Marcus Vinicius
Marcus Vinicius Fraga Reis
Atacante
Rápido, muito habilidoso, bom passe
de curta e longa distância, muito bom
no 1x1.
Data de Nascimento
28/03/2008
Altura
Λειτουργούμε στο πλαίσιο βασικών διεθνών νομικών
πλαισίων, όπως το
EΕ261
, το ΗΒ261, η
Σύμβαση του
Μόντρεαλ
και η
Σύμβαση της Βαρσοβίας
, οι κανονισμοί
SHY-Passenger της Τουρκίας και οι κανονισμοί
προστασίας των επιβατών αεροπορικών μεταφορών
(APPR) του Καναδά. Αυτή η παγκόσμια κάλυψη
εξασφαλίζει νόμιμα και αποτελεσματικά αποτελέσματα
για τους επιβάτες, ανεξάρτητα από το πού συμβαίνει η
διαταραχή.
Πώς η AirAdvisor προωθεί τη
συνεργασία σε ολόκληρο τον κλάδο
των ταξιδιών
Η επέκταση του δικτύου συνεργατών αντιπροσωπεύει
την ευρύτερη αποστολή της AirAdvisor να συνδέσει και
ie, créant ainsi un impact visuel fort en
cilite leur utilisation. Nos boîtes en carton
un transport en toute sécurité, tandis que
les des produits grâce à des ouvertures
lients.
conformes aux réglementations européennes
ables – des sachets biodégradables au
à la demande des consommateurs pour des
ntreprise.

* * *

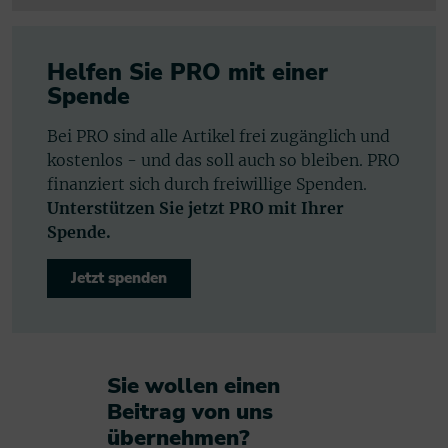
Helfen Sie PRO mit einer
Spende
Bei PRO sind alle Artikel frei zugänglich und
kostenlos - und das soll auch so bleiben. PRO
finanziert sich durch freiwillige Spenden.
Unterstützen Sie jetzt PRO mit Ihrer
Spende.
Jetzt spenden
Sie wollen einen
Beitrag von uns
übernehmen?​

What you should do:
Nothing but a number is wanted here: the count of lines in the listing with the word "muito".

Solved exercise:
2